Der Oktober riecht süß-säuerlich-vergoren nach der Müllhalde auf der anderen Seite der Straße, über die man sich nun beschwert über Whatsapp: Wir haben so viele internationale Gäste hier, und dann dieser Geruch. Welch einen Eindruck von Indien bekommt man denn da? Wir müssen etwas tun! Und ich schreibe zurück, dass ich die Gerüche, die man nicht identifizieren kann viel mehr fürchte und am meisten das, was in der Luft ist, was man gar nicht riecht. Von 20 Städten mit der schlechtesten Luft der Welt sind 14 in Indien. Unsere ist nicht dabei.
Der Oktober riecht nach der Babyseife der Nachbarin, mit der sie Seifenblasenbehälter füllt. Hell ist die Freude der Kinder, die mit den flüchtigen Schönheiten tanzen und schrill ihr Schrei, wenn eine zwischen kleinen klebrigen Fingern zerplatzt.
Der Oktober riecht nach klebrigen Kinderfingern, nicht nur von Seifenblasen, sondern auch von Bananenbrot. Er riecht nach Töpfen mit Lammcurry und Lammbolognese, die zwischen Häusern hin und her wandern. Nach heiß ersehntem Sauerkraut mit Speck.
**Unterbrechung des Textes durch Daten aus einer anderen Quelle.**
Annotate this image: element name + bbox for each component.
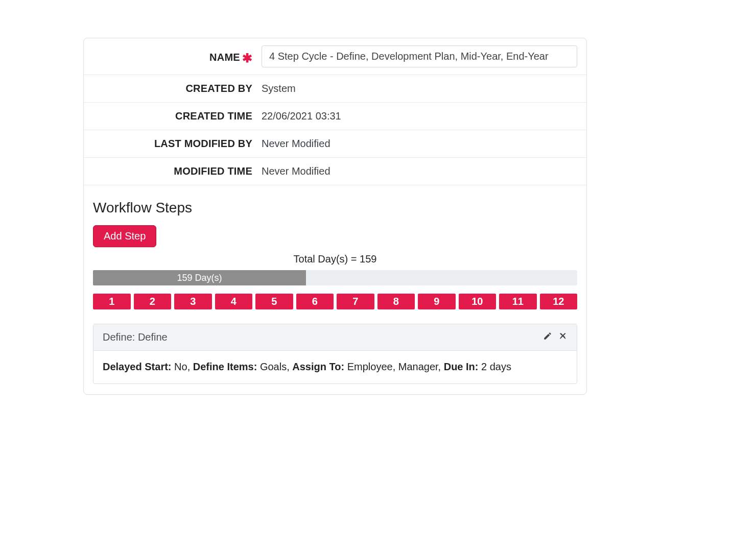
month-cell-3[interactable]: 3 — [174, 294, 212, 309]
name-label: NAME✱ — [93, 50, 262, 64]
month-row: 1 2 3 4 5 6 7 8 9 10 11 12 — [93, 294, 577, 309]
month-cell-2[interactable]: 2 — [134, 294, 172, 309]
month-cell-1[interactable]: 1 — [93, 294, 131, 309]
field-row-name: NAME✱ — [84, 38, 586, 75]
field-row-created-by: CREATED BY System — [84, 75, 586, 103]
pencil-icon — [543, 331, 552, 343]
month-cell-4[interactable]: 4 — [215, 294, 253, 309]
created-by-label: CREATED BY — [93, 83, 262, 94]
workflow-steps-heading: Workflow Steps — [93, 200, 577, 216]
progress-fill: 159 Day(s) — [93, 270, 306, 285]
month-cell-7[interactable]: 7 — [337, 294, 374, 309]
edit-step-button[interactable] — [543, 331, 552, 343]
total-days-label: Total Day(s) = 159 — [84, 247, 586, 270]
created-time-label: CREATED TIME — [93, 110, 262, 122]
define-items-label: Define Items: — [193, 361, 257, 372]
due-in-value: 2 days — [481, 361, 511, 372]
due-in-label: Due In: — [444, 361, 479, 372]
assign-to-value: Employee, Manager, — [347, 361, 441, 372]
month-cell-11[interactable]: 11 — [499, 294, 537, 309]
step-actions — [543, 331, 568, 343]
last-modified-by-label: LAST MODIFIED BY — [93, 138, 262, 150]
field-row-created-time: CREATED TIME 22/06/2021 03:31 — [84, 103, 586, 130]
month-cell-9[interactable]: 9 — [418, 294, 456, 309]
month-cell-5[interactable]: 5 — [255, 294, 293, 309]
delete-step-button[interactable] — [558, 331, 568, 343]
month-cell-8[interactable]: 8 — [377, 294, 415, 309]
workflow-steps-section: Workflow Steps Add Step — [84, 185, 586, 247]
close-icon — [558, 331, 568, 343]
field-row-modified-time: MODIFIED TIME Never Modified — [84, 158, 586, 185]
step-title: Define: Define — [103, 331, 543, 343]
assign-to-label: Assign To: — [292, 361, 344, 372]
delayed-start-label: Delayed Start: — [103, 361, 172, 372]
required-star-icon: ✱ — [242, 51, 252, 65]
add-step-button[interactable]: Add Step — [93, 225, 156, 247]
created-time-value: 22/06/2021 03:31 — [262, 110, 577, 122]
name-input[interactable] — [262, 45, 577, 67]
modified-time-label: MODIFIED TIME — [93, 165, 262, 177]
delayed-start-value: No, — [174, 361, 190, 372]
month-cell-12[interactable]: 12 — [540, 294, 578, 309]
field-row-last-modified-by: LAST MODIFIED BY Never Modified — [84, 130, 586, 158]
define-items-value: Goals, — [260, 361, 290, 372]
step-body: Delayed Start: No, Define Items: Goals, … — [93, 351, 577, 383]
step-header[interactable]: Define: Define — [93, 324, 577, 351]
month-cell-10[interactable]: 10 — [459, 294, 497, 309]
step-card-define: Define: Define Delayed Start: No, Define… — [93, 324, 577, 384]
month-cell-6[interactable]: 6 — [296, 294, 334, 309]
workflow-card: NAME✱ CREATED BY System CREATED TIME 22/… — [83, 38, 587, 395]
created-by-value: System — [262, 83, 577, 94]
modified-time-value: Never Modified — [262, 165, 577, 177]
progress-track: 159 Day(s) — [93, 270, 577, 285]
last-modified-by-value: Never Modified — [262, 138, 577, 150]
progress-label: 159 Day(s) — [177, 273, 222, 283]
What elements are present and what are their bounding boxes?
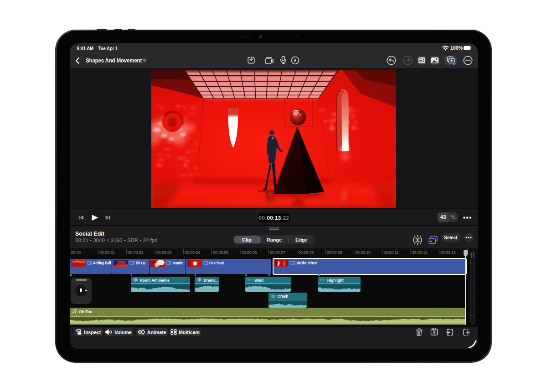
- svg-text:00:00:10: 00:00:10: [355, 250, 371, 254]
- svg-text:00:00:03: 00:00:03: [156, 250, 172, 254]
- svg-text:00:00:02: 00:00:02: [128, 250, 144, 254]
- svg-text:00:00: 00:00: [71, 250, 81, 254]
- svg-text:00:00:08: 00:00:08: [299, 250, 314, 254]
- svg-text:00:00:07: 00:00:07: [270, 250, 285, 254]
- svg-text:100%: 100%: [450, 45, 463, 51]
- svg-text:00:00:09: 00:00:09: [327, 250, 342, 254]
- svg-text:00:00:12: 00:00:12: [412, 250, 428, 254]
- svg-text:00:00:06: 00:00:06: [242, 250, 257, 254]
- svg-text:00:00:13: 00:00:13: [440, 250, 456, 254]
- svg-text:00:00:05: 00:00:05: [213, 250, 229, 254]
- svg-text:00:00:04: 00:00:04: [185, 250, 200, 254]
- svg-text:00:00:01: 00:00:01: [99, 250, 115, 254]
- svg-text:00:00:11: 00:00:11: [384, 250, 399, 254]
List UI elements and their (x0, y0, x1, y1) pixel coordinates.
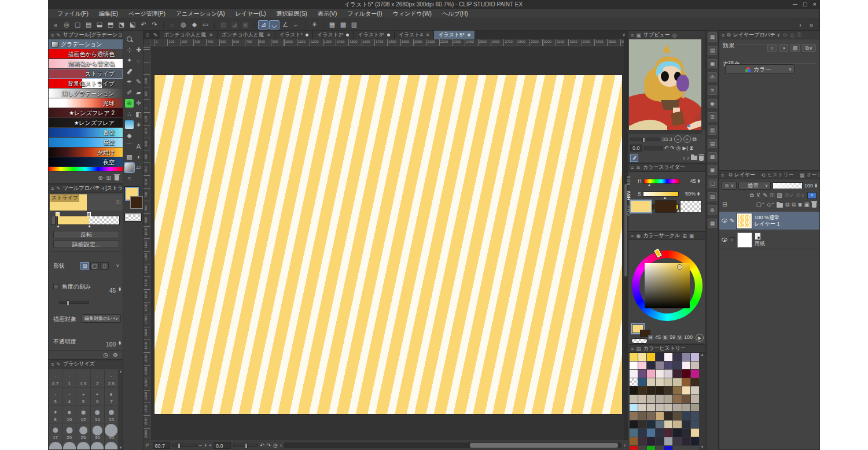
history-swatch[interactable] (638, 446, 647, 450)
canvas-vertical-scrollbar[interactable] (624, 39, 628, 440)
history-swatch[interactable] (638, 362, 647, 370)
delete-layer-icon[interactable] (812, 202, 816, 208)
history-swatch[interactable] (691, 353, 700, 362)
history-swatch[interactable] (630, 429, 638, 437)
history-swatch[interactable] (638, 429, 647, 437)
history-swatch[interactable] (664, 437, 673, 446)
history-swatch[interactable] (673, 378, 682, 387)
brush-size-25[interactable]: 25 (76, 423, 90, 441)
correct-line-tool[interactable]: ✛ (134, 99, 143, 108)
shape-ellipse-button[interactable]: ⬯ (100, 262, 109, 270)
history-swatch[interactable] (682, 446, 691, 450)
gradient-preset-ストライプ[interactable]: ストライプ (49, 69, 123, 79)
subtool-panel-header[interactable]: ≡ ✎ サブツール[グラデーション] (49, 31, 123, 39)
history-swatch[interactable] (682, 421, 691, 429)
history-swatch[interactable] (656, 412, 664, 421)
history-swatch[interactable] (664, 386, 673, 395)
gradient-preset-青空[interactable]: 青空 (49, 128, 123, 138)
selection-1-button[interactable]: ▧ (218, 20, 229, 29)
new-vector-layer-icon[interactable]: ◇⁺ (767, 201, 774, 208)
material-tab-1[interactable]: ▩ (708, 152, 717, 161)
zoom-tool[interactable] (125, 35, 134, 43)
menu-ヘルプH[interactable]: ヘルプ(H) (437, 9, 473, 19)
tab-modified-dot[interactable] (468, 34, 470, 36)
tab-modified-dot[interactable] (387, 34, 390, 36)
panel-menu-icon[interactable]: ≡ (51, 32, 54, 38)
ruler-icon[interactable]: ⊘∨ (785, 192, 794, 199)
menu-ページ管理P[interactable]: ページ管理(P) (124, 9, 170, 19)
history-swatch[interactable] (630, 404, 638, 412)
lock-icon[interactable]: ⚿ (116, 199, 120, 206)
gradient-node-start[interactable] (56, 212, 60, 216)
color-history-header[interactable]: ≡ ▤ カラーヒストリー (628, 345, 705, 353)
scroll-right-icon[interactable]: › (624, 442, 626, 448)
foreground-color-swatch[interactable] (630, 200, 652, 213)
subtool-group-tab[interactable]: グラデーション (49, 39, 123, 49)
brush-size-1[interactable]: 1 (62, 370, 76, 388)
saturation-stepper[interactable]: ▴▾ (697, 191, 700, 196)
history-swatch[interactable] (656, 362, 664, 370)
color-history-scrollbar[interactable]: ▲▼ (700, 353, 705, 449)
sv-square[interactable] (645, 263, 690, 308)
gradient-preset-光球[interactable]: 光球 (49, 98, 123, 108)
maximize-button[interactable]: □ (803, 0, 807, 9)
history-swatch[interactable] (673, 412, 682, 421)
palette-color-dropdown[interactable]: ∨ (722, 182, 737, 190)
brush-size-12[interactable]: 12 (76, 405, 90, 423)
layer-name[interactable]: 用紙 (755, 241, 765, 247)
tab-layer[interactable]: ⧉レイヤー (726, 171, 758, 179)
vertical-ruler[interactable]: 2001000100200300400500600700800900100011… (144, 46, 150, 440)
angle-step-slider[interactable] (59, 301, 89, 304)
history-swatch[interactable] (647, 446, 656, 450)
blend-tool[interactable]: ◧ (134, 110, 143, 119)
new-folder-icon[interactable] (777, 203, 783, 208)
history-swatch[interactable] (673, 362, 682, 370)
brush-size-4[interactable]: 4 (62, 388, 76, 405)
deselect-button[interactable]: ◌ (167, 20, 178, 29)
history-swatch[interactable] (630, 378, 638, 387)
history-swatch[interactable] (682, 412, 691, 421)
history-swatch[interactable] (630, 446, 638, 450)
brush-size-17[interactable]: 17 (49, 423, 62, 441)
history-swatch[interactable] (647, 386, 656, 395)
material-tab-2[interactable]: ▣ (708, 165, 717, 175)
tab-autoaction[interactable]: ▦オートアクション (797, 171, 819, 179)
mask-icon[interactable]: ⊻ (756, 192, 760, 199)
auto-select-tool[interactable]: ✦ (125, 56, 134, 65)
paper-thumbnail[interactable] (737, 233, 752, 248)
color-slider-header[interactable]: ≡ ≋ カラースライダー (628, 164, 705, 172)
fit-screen-icon[interactable]: ▪ (209, 442, 211, 448)
brush-size-60[interactable]: 60 (62, 441, 76, 449)
brush-size-3[interactable]: 3 (49, 388, 62, 405)
panel-menu-icon[interactable]: ≡ (722, 32, 724, 38)
move-tool[interactable]: ✚ (134, 46, 143, 54)
collapse-commandbar-button[interactable]: « (50, 20, 61, 29)
gradient-preset-描画色から背景色[interactable]: 描画色から背景色 (49, 59, 123, 69)
gradient-preset-昼空[interactable]: 昼空 (49, 138, 123, 147)
history-swatch[interactable] (656, 378, 664, 387)
layer-opacity-slider[interactable] (773, 182, 803, 189)
import-subtool-icon[interactable]: ⊕ (98, 175, 102, 181)
gradient-preset-消しグラデーション[interactable]: 消しグラデーション (49, 88, 123, 98)
panel-menu-icon[interactable]: ≡ (51, 362, 54, 367)
tab-modified-dot[interactable] (306, 34, 308, 36)
history-swatch[interactable] (691, 370, 700, 378)
expand-right-button[interactable]: › (795, 20, 806, 29)
subview-prev-icon[interactable]: ‹ (683, 154, 685, 162)
panel-menu-icon[interactable]: ≡ (51, 186, 54, 191)
canvas-horizontal-scrollbar[interactable] (284, 442, 621, 448)
brush-size-50[interactable]: 50 (49, 441, 62, 449)
history-swatch[interactable] (673, 421, 682, 429)
text-tool[interactable]: A (134, 142, 143, 150)
layer-color-toggle[interactable]: ∨ (807, 192, 816, 199)
intermediate-color-tab[interactable]: ▥ (708, 126, 717, 135)
material-tab-4[interactable]: ▤ (708, 192, 717, 201)
layer-thumbnail[interactable] (737, 213, 752, 228)
brush-size-6[interactable]: 6 (91, 388, 105, 405)
lock-layer-icon[interactable]: ⚿ (770, 192, 775, 199)
subview-flip-icon[interactable]: ▶| (682, 145, 687, 151)
brush-size-15[interactable]: 15 (105, 405, 119, 423)
shape-dropdown-icon[interactable]: ∨ (116, 263, 119, 268)
history-swatch[interactable] (638, 404, 647, 412)
navigator-tab[interactable]: ▣ (708, 59, 717, 68)
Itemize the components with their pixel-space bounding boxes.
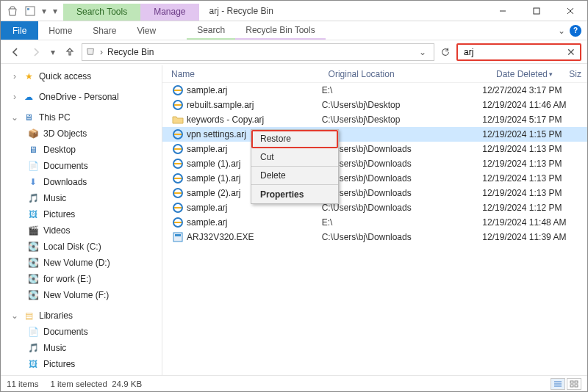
file-row[interactable]: ARJ32V320.EXEC:\Users\bj\Downloads12/19/… xyxy=(162,230,587,244)
sidebar-item[interactable]: 💽Local Disk (C:) xyxy=(1,239,162,255)
svg-rect-3 xyxy=(534,8,539,14)
refresh-button[interactable] xyxy=(437,44,453,60)
file-row[interactable]: keywords - Copy.arjC:\Users\bj\Desktop12… xyxy=(162,112,587,127)
navigation-pane[interactable]: ›★ Quick access ›☁ OneDrive - Personal ⌄… xyxy=(1,65,162,375)
file-icon xyxy=(171,143,184,155)
file-date-deleted: 12/19/2024 11:48 AM xyxy=(482,217,587,228)
search-tools-context-tab[interactable]: Search Tools xyxy=(63,4,140,21)
navigation-bar: ▾ › Recycle Bin ⌄ ✕ xyxy=(1,40,587,64)
sidebar-item-label: Desktop xyxy=(43,145,76,155)
recent-locations-dropdown[interactable]: ▾ xyxy=(48,43,58,61)
column-name[interactable]: Name xyxy=(171,69,329,79)
context-menu-delete[interactable]: Delete xyxy=(251,167,338,185)
address-bar[interactable]: › Recycle Bin ⌄ xyxy=(82,43,434,61)
maximize-button[interactable] xyxy=(520,1,553,21)
column-headers[interactable]: Name Original Location Date Deleted▾ Siz xyxy=(162,65,587,83)
details-view-button[interactable] xyxy=(551,378,565,390)
qat-more-dropdown[interactable]: ▾ xyxy=(39,2,49,20)
sidebar-item[interactable]: 📄Documents xyxy=(1,324,162,340)
status-bar: 11 items 1 item selected 24.9 KB xyxy=(1,375,587,391)
view-tab[interactable]: View xyxy=(126,21,166,40)
file-icon xyxy=(171,217,184,228)
breadcrumb-segment[interactable]: Recycle Bin xyxy=(104,47,157,57)
share-tab[interactable]: Share xyxy=(82,21,126,40)
libraries-node[interactable]: ⌄▤ Libraries xyxy=(1,308,162,324)
file-row[interactable]: rebuilt.sample.arjC:\Users\bj\Desktop12/… xyxy=(162,98,587,112)
file-row[interactable]: sample (1).arjC:\Users\bj\Downloads12/19… xyxy=(162,171,587,186)
sidebar-item[interactable]: 📄Documents xyxy=(1,158,162,174)
file-row[interactable]: sample (2).arjC:\Users\bj\Downloads12/19… xyxy=(162,186,587,200)
search-tab[interactable]: Search xyxy=(187,21,235,40)
sidebar-item-icon: 📦 xyxy=(27,128,39,139)
sidebar-item-icon: 💽 xyxy=(27,273,39,285)
sidebar-item-icon: 💽 xyxy=(27,241,39,253)
sidebar-item-label: Documents xyxy=(43,161,88,171)
sidebar-item[interactable]: 🎵Music xyxy=(1,340,162,356)
column-size[interactable]: Siz xyxy=(569,69,587,79)
sidebar-item[interactable]: 🖼Pictures xyxy=(1,206,162,222)
sidebar-item-icon: ⬇ xyxy=(27,176,39,188)
sidebar-item[interactable]: 🎵Music xyxy=(1,190,162,206)
svg-rect-15 xyxy=(173,233,182,242)
file-row[interactable]: sample.arjE:\12/27/2024 3:17 PM xyxy=(162,83,587,98)
svg-rect-22 xyxy=(570,385,573,387)
file-row[interactable]: sample (1).arjC:\Users\bj\Downloads12/19… xyxy=(162,156,587,171)
home-tab[interactable]: Home xyxy=(38,21,82,40)
file-row[interactable]: sample.arjC:\Users\bj\Downloads12/19/202… xyxy=(162,142,587,156)
properties-icon[interactable] xyxy=(21,2,39,20)
sidebar-item-icon: 🖥 xyxy=(27,144,39,156)
sidebar-item-label: for work (E:) xyxy=(43,274,91,284)
context-menu-restore[interactable]: Restore xyxy=(251,130,338,148)
onedrive-node[interactable]: ›☁ OneDrive - Personal xyxy=(1,89,162,105)
manage-context-tab[interactable]: Manage xyxy=(140,4,198,21)
this-pc-node[interactable]: ⌄🖥 This PC xyxy=(1,109,162,126)
sidebar-item[interactable]: 🎬Videos xyxy=(1,222,162,239)
sidebar-item[interactable]: 💽for work (E:) xyxy=(1,271,162,287)
file-original-location: E:\ xyxy=(322,129,483,139)
file-row[interactable]: sample.arjC:\Users\bj\Downloads12/19/202… xyxy=(162,200,587,215)
file-tab[interactable]: File xyxy=(1,21,38,40)
expand-ribbon-icon[interactable]: ⌄ xyxy=(558,26,565,36)
help-icon[interactable]: ? xyxy=(570,25,581,37)
recycle-bin-icon[interactable] xyxy=(4,2,21,20)
file-row[interactable]: sample.arjE:\12/19/2024 11:48 AM xyxy=(162,215,587,230)
sidebar-item[interactable]: 🖥Desktop xyxy=(1,142,162,158)
search-input[interactable] xyxy=(462,46,551,58)
quick-access-node[interactable]: ›★ Quick access xyxy=(1,68,162,84)
sidebar-item-label: New Volume (F:) xyxy=(43,290,109,300)
context-menu-properties[interactable]: Properties xyxy=(251,185,338,203)
file-rows[interactable]: sample.arjE:\12/27/2024 3:17 PMrebuilt.s… xyxy=(162,83,587,244)
minimize-button[interactable] xyxy=(486,1,520,21)
large-icons-view-button[interactable] xyxy=(567,378,581,390)
sidebar-item[interactable]: 🖼Pictures xyxy=(1,356,162,372)
sort-descending-icon: ▾ xyxy=(549,70,553,78)
sidebar-item[interactable]: ⬇Downloads xyxy=(1,174,162,190)
sidebar-item[interactable]: 💽New Volume (D:) xyxy=(1,255,162,271)
back-button[interactable] xyxy=(7,43,24,61)
file-icon xyxy=(171,173,184,184)
svg-rect-23 xyxy=(575,385,578,387)
up-button[interactable] xyxy=(61,43,79,61)
qat-overflow[interactable]: ▾ xyxy=(50,2,60,20)
file-date-deleted: 12/19/2024 1:13 PM xyxy=(482,144,587,154)
svg-rect-0 xyxy=(26,7,35,15)
ribbon-tabs: File Home Share View Search Recycle Bin … xyxy=(1,21,587,40)
column-original-location[interactable]: Original Location xyxy=(329,69,496,79)
recycle-bin-icon xyxy=(85,46,96,58)
sidebar-item[interactable]: 💽New Volume (F:) xyxy=(1,287,162,303)
file-icon xyxy=(171,114,184,126)
recycle-bin-tools-tab[interactable]: Recycle Bin Tools xyxy=(235,21,326,40)
clear-search-icon[interactable]: ✕ xyxy=(567,46,576,58)
context-menu-cut[interactable]: Cut xyxy=(251,148,338,167)
title-bar: ▾ ▾ Search Tools Manage arj - Recycle Bi… xyxy=(1,1,587,21)
file-row[interactable]: vpn settings.arjE:\12/19/2024 1:15 PM xyxy=(162,127,587,142)
sidebar-item[interactable]: 📦3D Objects xyxy=(1,126,162,142)
search-box[interactable]: ✕ xyxy=(456,43,581,61)
sidebar-item-icon: 🎬 xyxy=(27,225,39,236)
chevron-right-icon[interactable]: › xyxy=(98,47,104,57)
close-button[interactable] xyxy=(553,1,587,21)
column-date-deleted[interactable]: Date Deleted▾ xyxy=(496,69,569,79)
forward-button[interactable] xyxy=(27,43,45,61)
file-name: sample.arj xyxy=(187,203,322,213)
address-dropdown-icon[interactable]: ⌄ xyxy=(415,47,431,57)
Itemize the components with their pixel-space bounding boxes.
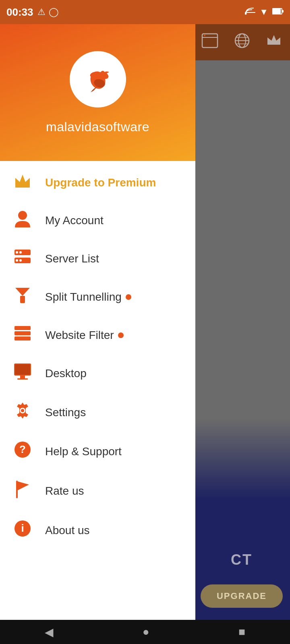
app-bottom-area: CT UPGRADE: [193, 419, 290, 620]
about-us-label: About us: [45, 524, 90, 537]
cast-icon: [245, 6, 255, 18]
crown-icon-wrap: [12, 173, 33, 192]
website-filter-icon: [14, 325, 31, 345]
help-support-label: Help & Support: [45, 445, 122, 458]
filter-icon: [14, 286, 31, 308]
svg-point-19: [18, 211, 27, 220]
menu-item-about-us[interactable]: i About us: [0, 511, 195, 550]
svg-rect-18: [15, 186, 30, 188]
menu-list: Upgrade to Premium My Account: [0, 161, 195, 620]
status-bar: 00:33 ⚠ ◯ ▼: [0, 0, 290, 24]
svg-rect-29: [14, 336, 31, 341]
settings-label: Settings: [45, 406, 86, 419]
menu-item-desktop[interactable]: Desktop: [0, 354, 195, 393]
settings-icon-wrap: [12, 402, 33, 423]
menu-item-settings[interactable]: Settings: [0, 393, 195, 432]
globe-icon[interactable]: [234, 33, 250, 52]
upgrade-app-button[interactable]: UPGRADE: [201, 584, 283, 608]
svg-rect-26: [20, 296, 25, 303]
svg-point-24: [16, 259, 18, 262]
svg-point-7: [204, 35, 205, 36]
svg-point-35: [21, 409, 24, 412]
svg-rect-27: [14, 326, 31, 330]
person-icon: [14, 210, 31, 231]
svg-rect-4: [282, 10, 284, 12]
svg-point-23: [19, 251, 22, 254]
website-filter-icon-wrap: [12, 325, 33, 345]
home-button[interactable]: ●: [143, 625, 149, 638]
svg-rect-3: [273, 9, 281, 14]
svg-rect-0: [245, 12, 255, 13]
desktop-label: Desktop: [45, 367, 87, 380]
svg-text:?: ?: [19, 443, 26, 455]
status-icons-left: ⚠ ◯: [37, 7, 59, 17]
website-filter-row: Website Filter: [45, 329, 124, 342]
menu-item-website-filter[interactable]: Website Filter: [0, 316, 195, 354]
desktop-icon-wrap: [12, 363, 33, 384]
browser-icon[interactable]: [201, 33, 218, 52]
wifi-icon: ▼: [259, 7, 268, 17]
crown-toolbar-icon[interactable]: [266, 33, 282, 52]
website-filter-dot: [118, 332, 124, 338]
rate-us-label: Rate us: [45, 485, 84, 497]
drawer-header: malavidasoftware: [0, 24, 195, 161]
status-time: 00:33: [6, 6, 33, 19]
menu-item-split-tunnelling[interactable]: Split Tunnelling: [0, 277, 195, 316]
server-icon-wrap: [12, 249, 33, 268]
gear-icon: [14, 402, 31, 423]
circle-icon: ◯: [49, 7, 59, 17]
connect-text: CT: [231, 551, 253, 568]
upgrade-label: Upgrade to Premium: [45, 176, 156, 189]
help-icon-wrap: ?: [12, 441, 33, 462]
back-button[interactable]: ◀: [45, 625, 54, 639]
notification-icon: ⚠: [37, 7, 46, 17]
monitor-icon: [13, 363, 32, 384]
menu-item-my-account[interactable]: My Account: [0, 201, 195, 240]
status-bar-left: 00:33 ⚠ ◯: [6, 6, 59, 19]
split-tunnelling-dot: [126, 294, 131, 300]
website-filter-label: Website Filter: [45, 329, 114, 342]
person-icon-wrap: [12, 210, 33, 231]
svg-text:i: i: [21, 522, 24, 534]
svg-rect-38: [16, 481, 18, 498]
svg-rect-6: [202, 37, 218, 38]
menu-item-help-support[interactable]: ? Help & Support: [0, 432, 195, 471]
status-icons-right: ▼: [245, 6, 284, 18]
server-list-label: Server List: [45, 252, 99, 265]
flag-icon: [14, 480, 31, 502]
menu-item-rate-us[interactable]: Rate us: [0, 471, 195, 511]
svg-point-1: [245, 13, 247, 15]
battery-icon: [272, 7, 284, 17]
logo-circle: [70, 51, 126, 107]
bottom-navigation: ◀ ● ■: [0, 620, 290, 644]
info-icon-wrap: i: [12, 520, 33, 541]
svg-point-22: [16, 251, 18, 254]
menu-item-server-list[interactable]: Server List: [0, 240, 195, 277]
svg-rect-31: [20, 376, 25, 379]
svg-rect-32: [17, 378, 28, 380]
rate-icon-wrap: [12, 480, 33, 502]
recents-button[interactable]: ■: [238, 625, 245, 638]
svg-point-25: [19, 259, 22, 262]
server-icon: [14, 249, 31, 268]
app-logo-icon: [82, 63, 114, 95]
svg-rect-33: [15, 364, 30, 375]
question-icon: ?: [14, 441, 31, 462]
menu-item-upgrade[interactable]: Upgrade to Premium: [0, 164, 195, 201]
split-tunnelling-label: Split Tunnelling: [45, 291, 122, 303]
info-icon: i: [14, 520, 31, 541]
my-account-label: My Account: [45, 214, 104, 227]
svg-rect-28: [14, 331, 31, 335]
app-toolbar: [193, 24, 290, 60]
crown-menu-icon: [14, 173, 31, 192]
filter-icon-wrap: [12, 286, 33, 308]
navigation-drawer: malavidasoftware Upgrade to Premium: [0, 24, 195, 620]
drawer-username: malavidasoftware: [46, 120, 149, 134]
split-tunnelling-row: Split Tunnelling: [45, 291, 131, 303]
Der Oktober riecht nach den Abgasen der Autorikshas, mit denen ich durch Ahmedabad brause, das Mädchen auf dem Schoß, nach den Garküchen der Innenstadt, nach den Räucherstäbchen im Jain Tempel der Altstadt. Nach großen Töpfen mit zuckrig gekochten Datteln, die von Frauenhänden entsteint werden. Nach der duftenden Rose, die mir gereicht wird, bevor ich das beste Tali meines Lebens esse, in Messingschalen gereicht.
Der Oktober riecht nach Zukunft und nach nein-wir-bleiben-nicht-ewig-hier.
Dieser Text ist eine Replik auf die wunderbaren monatlichen Geruchsberichte von readonmydear und ihren Oktober-Duft finden man und frau hier. Mit den herzlichsten Grüßen nach Irland.
Ein Gedanke zu “Oktobergerüche”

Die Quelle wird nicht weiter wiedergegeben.